Somebody places an ad on craigslist, with Ally and Ivy’s address in it, “searching for a stud with stamina to satisfy two horny lesbians. Caucasians preferred. Latin Lovers need not apply,” in order to ensure a steady flow of perverts to their homestead. Winter, because she’s the worst babysitter, lets in the first guy to show up, leading Ally and Ivy to discover something far scarier than clowns in their living room — a naked white man holding his penis asking for his blow job.
Winter, because she’s the worst babysitter, somehow lets Harrison and Meadow gift Oz a pet guinea pig, Mr. Guinea. Ally’s upset because dander and also “cisnormative pet names,” and knows Harrisdow are just doing this to fuck with her so she’s gonna call em and tell them what’s what!
Ivy’s job in this episode is to button the top button, let her wife make bad decisions, and tote Oz around on the bad decision journeys to ensure a negative response to the inevitable lesbian parenting study he’ll be a part of one day.
When Ally calls the Hairmeadows, they’re watching the teevee with Detective Samuels, who Harrison is obviously fucking. “That boy needs a man in his life,” Harrison says to Ally regarding the overgrown rat they’ve donated to Oz. “He’s drowning in white privilege and estrogen over there. It’s fine to have two moms, but at least get a Manny.” Meadow swipes the phone from her husband, who’s catching fuck-me eyes from Detective Samuels now that estrogen’s been brought up. “Hello Lez, I think you’re a horrible racist,” she says, hanging up.
There’s a little moment of respite at the Butchery on Main After Hours, where Ally and Oz taste-test Ivy’s new ice cream flavors, Oz apologizes for telling Ally he wanted her to be gone from his life foreveer, and everybody hugs and laughs. But once they get home there’s a red smilie face on the door, and oh my g-d where’s mister guinea oh cool he’s in the microwave welp and now he’s dead!
So now Ally’s gotta run across the street and threaten to kill Harrison and Meadow! Ivy brings Oz along and then yells at Ally for losing her shit in front of Oz.
Ivy: “I have been sensitive to your fears, I have dealt with the mental imbalances, I even tolerated the fact that you voted for Jill FUCKING Stein instead of Hillary-”
Ally: “I thought we weren’t gonna bring that up —”
Ivy: “But this is now affecting our child. That I will not tolerate.”
THEN THEN oh my gosh THEN! Their child, somehow, is on his laptop literally watching a video of last week’s bathtub scene with Ally and Winter on some website that, I don’t know, posts … HD videos of other people’s bathrooms taken without their consent?

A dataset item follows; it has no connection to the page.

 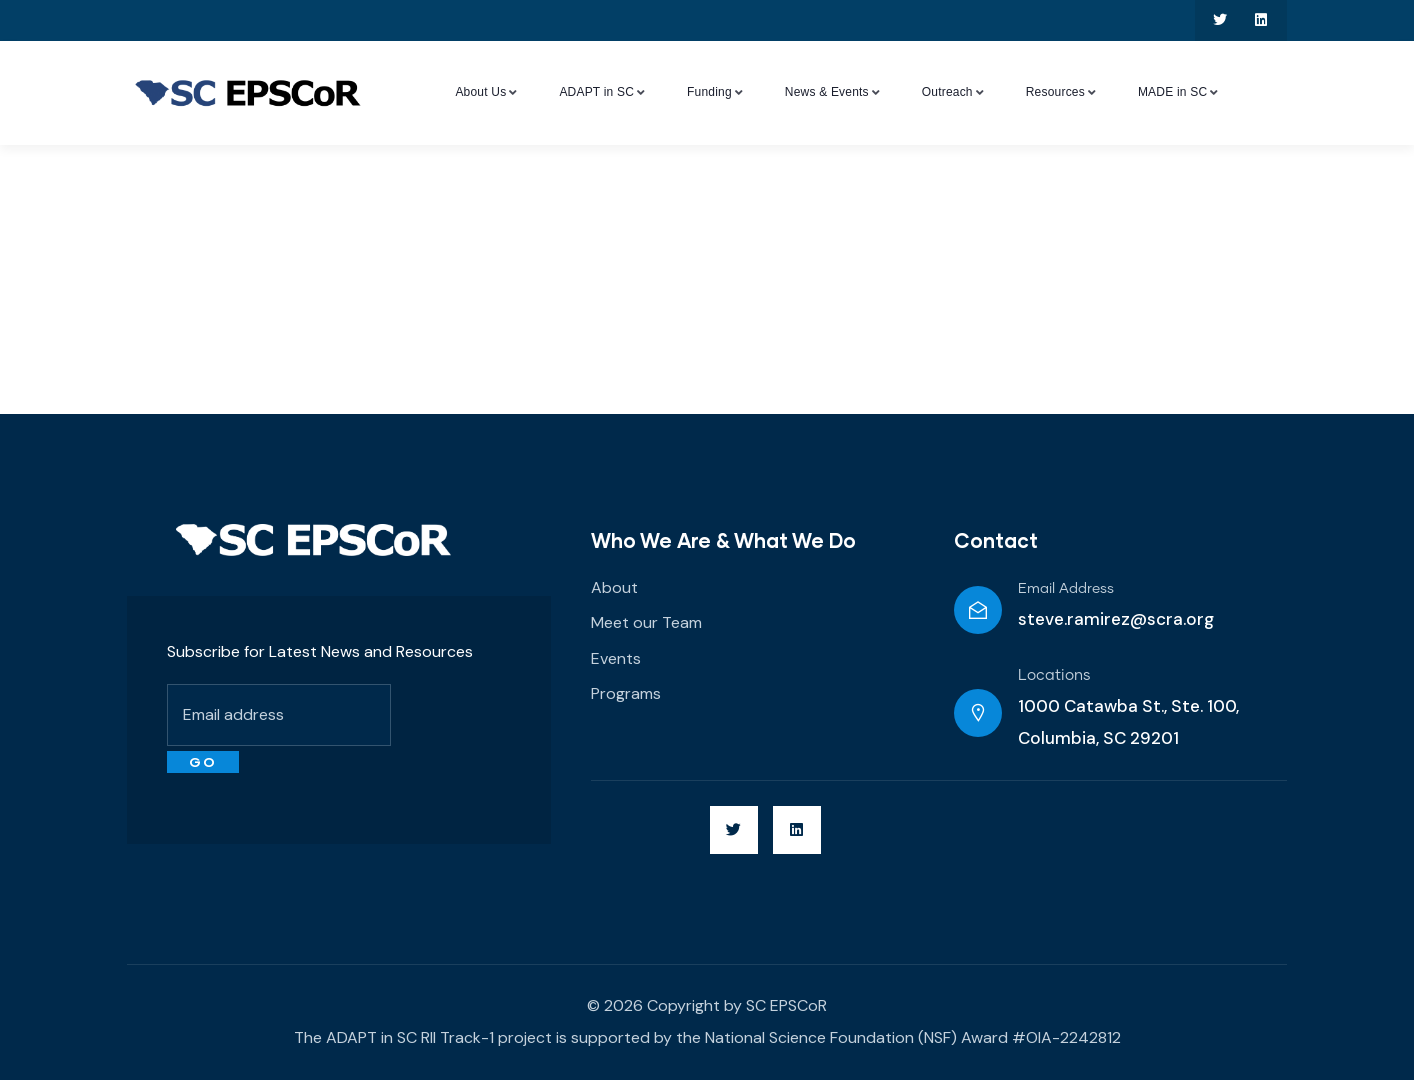 I want to click on steve.ramirez@scra.org, so click(x=1116, y=619).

Sure, it looks sketchy to Ivy, and a conversation must be had. But from just a glance at what is essentially a screenshot, Ivy certainly would ask for the whole story without concluding, as she does, and despite having seen multiple close-ups of Winter’s dagger nails, that Winter was finger-fucking Ally in the bathtub? Certainly the bigger issue is that somebody’s got a camera in their bathroom and is putting videos from said bathroom on the internet? Certainly it’s also concerning that Oz knew about the video and was watching it? Certainly whoever did so did so precisely to inspire the response Ivy is now delivering? Nope. And now Ivy’s had it, and wants Ally out of her life. “You cheated! You ruined our family!” Ivy yells. Before we can get too deep into this, there’s something going down across the street.
Sirens are wailing, Harrison’s screaming in the yard in a bloodied wifebeater. All signs suggest that Meadow’s been murdered. Ally, logically, tells Oz to wait on the stoop of their murder neighborhood while she runs after Ivy who is running across the street to get the scoop. But of course Oz finds his way over to the Harrimeadows and is staring at the bloodied walls. This kid is so fucked.